Wednesday, May 30, 2018

Loneliness and Health


It's easy to make jokes about the British "Minister of Loneliness," as Steven Colbert did when Theresa May announced creation of the new position this winter. But for several decades we've known that loneliness isn't a joke - it's a significant risk factor for poor health and premature death.

Here's how Vivek Murthy, the former Surgeon General, explains the health impact of loneliness:

...Over thousands of years, the value of social connection has become baked into our nervous system such that the absence of such a protective force creates a stress state in the body. Loneliness causes stress, and long-term or chronic stress leads to more frequent elevations of a key stress hormone, cortisol. It is also linked to higher levels of inflammation in the body. This in turn damages blood vessels and other tissues, increasing the risk of heart disease, diabetes, joint disease, depression, obesity, and premature death.

Understanding the toxicity of loneliness has implications for public policy and health care practice. The UK ministry exemplifies a public policy action. But my interest for this post is health care.

Physicians are overburdened with requirements, but asking about our patients' social connectedness is central to understanding them. Loneliness is often the result of illness. People who are ill may withdraw from the social world, and sometimes others may withdraw from them. And loneliness can cause vulnerability to illness and diminish the resilience we need to recover.

In my psychiatric practice I sometimes took out my prescription pad and wrote instructions like "talk with a friend at least once every day" to dramatize my belief that in many circumstances, persons could be more effective than pills. And I kept a file with resources patients mentioned: AA and NA groups, Alliance for the Mentally Ill support programs, and more. Over time this helped me suggest venues that aligned with my patients' temperaments for those who might benefit from the right kind of peer support.

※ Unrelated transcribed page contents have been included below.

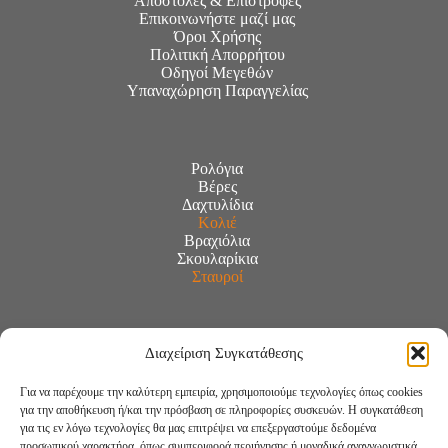
Αποστολές & Επιστροφές
Επικοινωνήστε μαζί μας
Όροι Χρήσης
Πολιτική Απορρήτου
Οδηγοί Μεγεθών
Υπαναχώρηση Παραγγελίας
Ρολόγια
Βέρες
Δαχτυλίδια
Κολιέ
Βραχιόλια
Σκουλαρίκια
Σταυροί
Διαχείριση Συγκατάθεσης
Για να παρέχουμε την καλύτερη εμπειρία, χρησιμοποιούμε τεχνολογίες όπως cookies
για την αποθήκευση ή/και την πρόσβαση σε πληροφορίες συσκευών. Η συγκατάθεση
για τις εν λόγω τεχνολογίες θα μας επιτρέψει να επεξεργαστούμε δεδομένα
προσωπικού χαρακτήρα, όπως συμπεριφορά περιήγησης ή μοναδικά αναγνωριστικά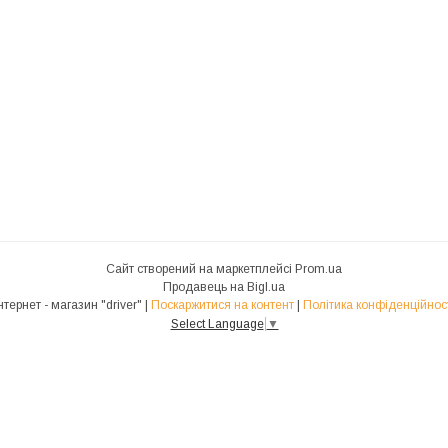
Сайт створений на маркетплейсі
Prom.ua
Продавець на Bigl.ua
Інтернет - магазин "driver" |
Поскаржитися на контент
|
Політика конфіденційнос
Select Language
▼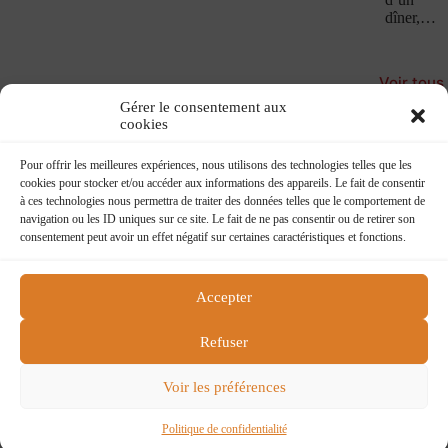
dîner,…
Voir tous
les
Gérer le consentement aux
Confesse
cookies
Book
Pour offrir les meilleures expériences, nous utilisons des technologies telles que les
cookies pour stocker et/ou accéder aux informations des appareils. Le fait de consentir
à ces technologies nous permettra de traiter des données telles que le comportement de
navigation ou les ID uniques sur ce site. Le fait de ne pas consentir ou de retirer son
consentement peut avoir un effet négatif sur certaines caractéristiques et fonctions.
Accepter
Flying boat
218 rue du faubourg St Martin
Refuser
75010 Paris
flying@charlelie.com
Voir les préférences
Contactez nous
Conditions générales de ventes
Politique de confidentialité
Politique de confidentialité
Copyright © 2026 Charlelie Couture - Site by
ASG DEV
.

When I was asked to start an HMO outpatient program for patients with chronic mental illness I surveyed the literature for guidance. While the term "loneliness" wasn't used, the most promising models were group-based programs with an informal, friendly and welcoming atmosphere. For several years I had the privilege of being the psychiatrist who met with the group. Patients could come as often or as rarely as they wished. When a patient had a question about medication of some other aspect of treatment, I could usually direct the question to another patient with first hand experience of the treatment in question. Patients often became friends.

The widening recognition of loneliness as a toxic state and meaningful social connection as a health promoting factor is a positive step for health care. But, unfortunately, valuable insights can be drowned in bureaucratic regulations. Reducing inquiry about loneliness to a required checklist of questions risks coming across to patients as sterile and perfunctory, and to physicians as one more requirement in the ever-lengthening list of externally driven expectations.

But when interest in the social texture of our patients' lives is part of the clinician and patient coming to know each other as human beings and collaborating in service of health, both parties will gain.